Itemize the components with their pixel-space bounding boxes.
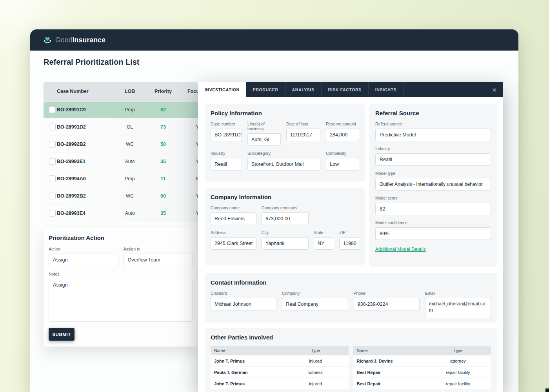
party-row[interactable]: Best Repair repair facility: [353, 367, 491, 377]
submit-button[interactable]: SUBMIT: [49, 328, 75, 341]
row-checkbox[interactable]: [49, 210, 56, 217]
lob-cell: Prop: [118, 107, 142, 113]
other-parties-card: Other Parties Involved Name Type John T.…: [205, 328, 497, 392]
party-type: injured: [286, 381, 345, 386]
model-score-input[interactable]: 82: [375, 203, 491, 215]
city-input[interactable]: Yaphank: [262, 237, 309, 250]
referral-industry-label: Industry: [375, 146, 491, 151]
app-window: GoodInsurance Referral Prioritization Li…: [30, 29, 518, 392]
party-name: Best Repair: [357, 370, 429, 375]
policy-information-card: Policy Information Case number BO-28991C…: [205, 104, 365, 181]
table-row[interactable]: BO-28991D2 GL 73 Y: [44, 119, 208, 135]
party-row[interactable]: Best Repair repair facility: [353, 378, 491, 389]
address-label: Address: [211, 230, 256, 235]
case-table-header: Case Number LOB Priority Focus: [44, 82, 208, 101]
party-name: John T. Primus: [214, 381, 286, 386]
col-header-lob: LOB: [118, 89, 142, 94]
modal-pointer-notch: [198, 108, 198, 115]
reserve-amount-label: Reserve amount: [326, 122, 359, 126]
party-name: Richard J. Devine: [357, 359, 429, 363]
assign-to-label: Assign to: [124, 247, 193, 251]
table-row[interactable]: BO-28992B2 WC 50 Y: [44, 188, 208, 204]
additional-model-details-link[interactable]: Additional Model Details: [375, 247, 426, 252]
state-input[interactable]: NY: [314, 237, 334, 250]
party-type: witness: [286, 370, 345, 375]
subcategory-input[interactable]: Storefront, Outdoor Mall: [247, 158, 320, 171]
case-number-cell: BO-28991C9: [57, 107, 86, 113]
parties-table-right: Name Type Richard J. Devine attorney Bes…: [353, 346, 491, 389]
modal-tab-bar: INVESTIGATION PRODUCER ANALYSIS RISK FAC…: [198, 82, 503, 97]
action-input[interactable]: Assign: [49, 254, 118, 266]
parties-table-left: Name Type John T. Primus injured Paula T…: [211, 346, 349, 389]
tab-analysis[interactable]: ANALYSIS: [285, 82, 322, 97]
model-confidence-label: Model confidence: [375, 220, 491, 225]
zip-label: ZIP: [339, 230, 360, 235]
col-header-case-number: Case Number: [57, 89, 89, 94]
heart-hands-logo-icon: [43, 36, 52, 44]
company-revenues-input[interactable]: 673,000.00: [262, 212, 309, 225]
table-row[interactable]: BO-28993E4 Auto 35 Y: [44, 205, 208, 221]
party-row[interactable]: Richard J. Devine attorney: [353, 356, 491, 366]
brand-prefix: Good: [55, 36, 73, 44]
model-type-input[interactable]: Outlier Analysis - Internationally unusu…: [375, 178, 491, 191]
industry-input[interactable]: Reatil: [211, 158, 242, 171]
table-row-selected[interactable]: BO-28991C9 Prop 82: [44, 102, 208, 118]
party-row[interactable]: Paula T. German witness: [211, 367, 349, 377]
parties-name-header: Name: [214, 348, 286, 353]
close-icon[interactable]: ✕: [492, 87, 497, 93]
tab-investigation[interactable]: INVESTIGATION: [198, 82, 246, 97]
table-row[interactable]: BO-28993E1 Auto 35 Y: [44, 153, 208, 170]
case-number-cell: BO-28993E4: [57, 211, 85, 216]
table-row[interactable]: BO-28992B2 WC 50 Y: [44, 136, 208, 152]
prioritization-action-title: Prioritization Action: [49, 234, 193, 241]
row-checkbox[interactable]: [49, 176, 56, 182]
policy-information-title: Policy Information: [211, 110, 359, 116]
industry-label: Industry: [211, 151, 242, 156]
row-checkbox[interactable]: [49, 193, 56, 200]
model-type-label: Model type: [375, 171, 491, 176]
parties-name-header: Name: [357, 348, 429, 353]
brand-name: GoodInsurance: [55, 36, 105, 44]
contact-company-input[interactable]: Real Company: [282, 298, 348, 310]
assign-to-input[interactable]: Overflow Team: [124, 254, 193, 266]
party-name: John T. Primus: [214, 359, 286, 363]
lines-of-business-input[interactable]: Auto, GL: [247, 133, 281, 146]
row-checkbox[interactable]: [49, 141, 56, 148]
case-number-input[interactable]: BO-28991C9: [211, 129, 242, 141]
tab-producer[interactable]: PRODUCER: [246, 82, 285, 97]
case-number-cell: BO-28992B2: [57, 193, 86, 199]
row-checkbox[interactable]: [49, 124, 56, 131]
app-header: GoodInsurance: [30, 29, 518, 51]
complexity-label: Complexity: [326, 151, 359, 156]
notes-textarea[interactable]: Assign: [49, 279, 193, 322]
zip-input[interactable]: 11980: [339, 237, 360, 250]
company-name-input[interactable]: Reed Flowers: [211, 212, 256, 225]
brand-suffix: Insurance: [73, 36, 105, 44]
tab-risk-factors[interactable]: RISK FACTORS: [322, 82, 369, 97]
tab-insights[interactable]: INSIGHTS: [369, 82, 404, 97]
referral-source-card: Referral Source Referal source Predictiv…: [369, 104, 497, 267]
priority-cell: 35: [155, 211, 172, 216]
address-input[interactable]: 2945 Clark Street: [211, 237, 256, 250]
claimant-input[interactable]: Michael Johnson: [211, 298, 276, 310]
phone-input[interactable]: 930-239-0224: [354, 298, 420, 310]
row-checkbox[interactable]: [49, 158, 56, 165]
party-name: Best Repair: [357, 381, 429, 386]
priority-cell: 35: [155, 159, 172, 164]
party-row[interactable]: John T. Primus injured: [211, 378, 349, 389]
priority-cell: 82: [155, 107, 172, 113]
email-input[interactable]: michael.johnson@email.com: [425, 298, 491, 318]
reserve-amount-input[interactable]: 284,000: [326, 129, 359, 141]
party-type: attorney: [429, 359, 487, 363]
table-row[interactable]: BO-28994A0 Prop 11 N: [44, 171, 208, 187]
date-of-loss-input[interactable]: 12/1/2017: [286, 129, 320, 141]
referral-industry-input[interactable]: Reatil: [375, 153, 491, 166]
lob-cell: Prop: [118, 176, 142, 181]
party-row[interactable]: John T. Primus injured: [211, 356, 349, 366]
row-checkbox[interactable]: [49, 107, 56, 113]
referral-source-input[interactable]: Predictive Model: [375, 129, 491, 141]
model-confidence-input[interactable]: 89%: [375, 227, 491, 240]
claimant-label: Claimant: [211, 291, 276, 296]
lob-cell: Auto: [118, 211, 142, 216]
complexity-input[interactable]: Low: [326, 158, 359, 171]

#### [WHAT THE TASK ASKS]
Repeat every entry exactly. Do not include the pictures.

#### [RESULT FOR THIS TASK]
Itemize the components with their pixel-space bounding boxes.
party-row[interactable]: Best Repair repair facility: [353, 367, 491, 377]
submit-button[interactable]: SUBMIT: [49, 328, 75, 341]
row-checkbox[interactable]: [49, 210, 56, 217]
lob-cell: Prop: [118, 107, 142, 113]
other-parties-card: Other Parties Involved Name Type John T.…: [205, 328, 497, 392]
party-type: injured: [286, 381, 345, 386]
model-score-input[interactable]: 82: [375, 203, 491, 215]
city-input[interactable]: Yaphank: [262, 237, 309, 250]
referral-industry-label: Industry: [375, 146, 491, 151]
app-window: GoodInsurance Referral Prioritization Li…: [30, 29, 518, 392]
party-name: Best Repair: [357, 370, 429, 375]
policy-information-card: Policy Information Case number BO-28991C…: [205, 104, 365, 181]
table-row[interactable]: BO-28991D2 GL 73 Y: [44, 119, 208, 135]
party-row[interactable]: Best Repair repair facility: [353, 378, 491, 389]
address-label: Address: [211, 230, 256, 235]
case-table-header: Case Number LOB Priority Focus: [44, 82, 208, 101]
party-name: John T. Primus: [214, 381, 286, 386]
col-header-lob: LOB: [118, 89, 142, 94]
modal-pointer-notch: [198, 108, 198, 115]
reserve-amount-label: Reserve amount: [326, 122, 359, 126]
party-name: Richard J. Devine: [357, 359, 429, 363]
assign-to-label: Assign to: [124, 247, 193, 251]
table-row[interactable]: BO-28992B2 WC 50 Y: [44, 188, 208, 204]
additional-model-details-link[interactable]: Additional Model Details: [375, 247, 426, 252]
state-input[interactable]: NY: [314, 237, 334, 250]
party-type: witness: [286, 370, 345, 375]
subcategory-input[interactable]: Storefront, Outdoor Mall: [247, 158, 320, 171]
case-number-cell: BO-28991C9: [57, 107, 86, 113]
parties-table-right: Name Type Richard J. Devine attorney Bes…: [353, 346, 491, 389]
modal-tab-bar: INVESTIGATION PRODUCER ANALYSIS RISK FAC…: [198, 82, 503, 97]
action-input[interactable]: Assign: [49, 254, 118, 266]
parties-table-left: Name Type John T. Primus injured Paula T…: [211, 346, 349, 389]
tab-analysis[interactable]: ANALYSIS: [285, 82, 322, 97]
model-confidence-label: Model confidence: [375, 220, 491, 225]
zip-label: ZIP: [339, 230, 360, 235]
col-header-case-number: Case Number: [57, 89, 89, 94]
heart-hands-logo-icon: [43, 36, 52, 44]
company-revenues-input[interactable]: 673,000.00: [262, 212, 309, 225]
table-row[interactable]: BO-28993E4 Auto 35 Y: [44, 205, 208, 221]
party-row[interactable]: Richard J. Devine attorney: [353, 356, 491, 366]
brand-prefix: Good: [55, 36, 73, 44]
model-type-input[interactable]: Outlier Analysis - Internationally unusu…: [375, 178, 491, 191]
industry-input[interactable]: Reatil: [211, 158, 242, 171]
table-row-selected[interactable]: BO-28991C9 Prop 82: [44, 102, 208, 118]
party-row[interactable]: Paula T. German witness: [211, 367, 349, 377]
parties-name-header: Name: [214, 348, 286, 353]
close-icon[interactable]: ✕: [492, 87, 497, 93]
tab-investigation[interactable]: INVESTIGATION: [198, 82, 246, 97]
table-row[interactable]: BO-28993E1 Auto 35 Y: [44, 153, 208, 170]
case-number-cell: BO-28993E4: [57, 211, 85, 216]
table-row[interactable]: BO-28992B2 WC 50 Y: [44, 136, 208, 152]
prioritization-action-title: Prioritization Action: [49, 234, 193, 241]
row-checkbox[interactable]: [49, 176, 56, 182]
policy-information-title: Policy Information: [211, 110, 359, 116]
industry-label: Industry: [211, 151, 242, 156]
row-checkbox[interactable]: [49, 193, 56, 200]
model-type-label: Model type: [375, 171, 491, 176]
parties-name-header: Name: [357, 348, 429, 353]
brand-name: GoodInsurance: [55, 36, 105, 44]
contact-company-input[interactable]: Real Company: [282, 298, 348, 310]
assign-to-input[interactable]: Overflow Team: [124, 254, 193, 266]
party-name: John T. Primus: [214, 359, 286, 363]
lines-of-business-input[interactable]: Auto, GL: [247, 133, 281, 146]
row-checkbox[interactable]: [49, 141, 56, 148]
case-number-input[interactable]: BO-28991C9: [211, 129, 242, 141]
tab-producer[interactable]: PRODUCER: [246, 82, 285, 97]
case-number-cell: BO-28992B2: [57, 193, 86, 199]
row-checkbox[interactable]: [49, 124, 56, 131]
app-header: GoodInsurance: [30, 29, 518, 51]
complexity-label: Complexity: [326, 151, 359, 156]
notes-textarea[interactable]: Assign: [49, 279, 193, 322]
zip-input[interactable]: 11980: [339, 237, 360, 250]
company-name-input[interactable]: Reed Flowers: [211, 212, 256, 225]
brand-suffix: Insurance: [73, 36, 105, 44]
tab-risk-factors[interactable]: RISK FACTORS: [322, 82, 369, 97]
tab-insights[interactable]: INSIGHTS: [369, 82, 404, 97]
referral-source-card: Referral Source Referal source Predictiv…: [369, 104, 497, 267]
priority-cell: 35: [155, 211, 172, 216]
address-input[interactable]: 2945 Clark Street: [211, 237, 256, 250]
claimant-input[interactable]: Michael Johnson: [211, 298, 276, 310]
phone-input[interactable]: 930-239-0224: [354, 298, 420, 310]
row-checkbox[interactable]: [49, 158, 56, 165]
party-name: Best Repair: [357, 381, 429, 386]
priority-cell: 35: [155, 159, 172, 164]
party-row[interactable]: John T. Primus injured: [211, 378, 349, 389]
priority-cell: 82: [155, 107, 172, 113]
email-input[interactable]: michael.johnson@email.com: [425, 298, 491, 318]
reserve-amount-input[interactable]: 284,000: [326, 129, 359, 141]
party-type: attorney: [429, 359, 487, 363]
table-row[interactable]: BO-28994A0 Prop 11 N: [44, 171, 208, 187]
date-of-loss-input[interactable]: 12/1/2017: [286, 129, 320, 141]
referral-industry-input[interactable]: Reatil: [375, 153, 491, 166]
lob-cell: Prop: [118, 176, 142, 181]
party-row[interactable]: John T. Primus injured: [211, 356, 349, 366]
row-checkbox[interactable]: [49, 107, 56, 113]
referral-source-input[interactable]: Predictive Model: [375, 129, 491, 141]
model-confidence-input[interactable]: 89%: [375, 227, 491, 240]
claimant-label: Claimant: [211, 291, 276, 296]
lob-cell: Auto: [118, 211, 142, 216]
complexity-input[interactable]: Low: [326, 158, 359, 171]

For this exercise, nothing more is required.